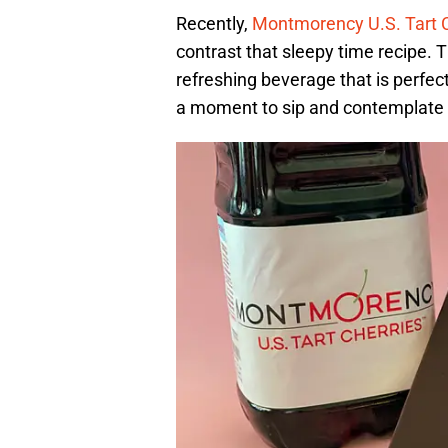
Recently,
Montmorency U.S. Tart 
contrast that sleepy time recipe. T
refreshing beverage that is perfect
a moment to sip and contemplate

> _What the task requires_: For this exercise, transcribe the entries above exactly, without any pictures.

> _Answer_:
Recently,
Montmorency U.S. Tart 
contrast that sleepy time recipe. T
refreshing beverage that is perfect
a moment to sip and contemplate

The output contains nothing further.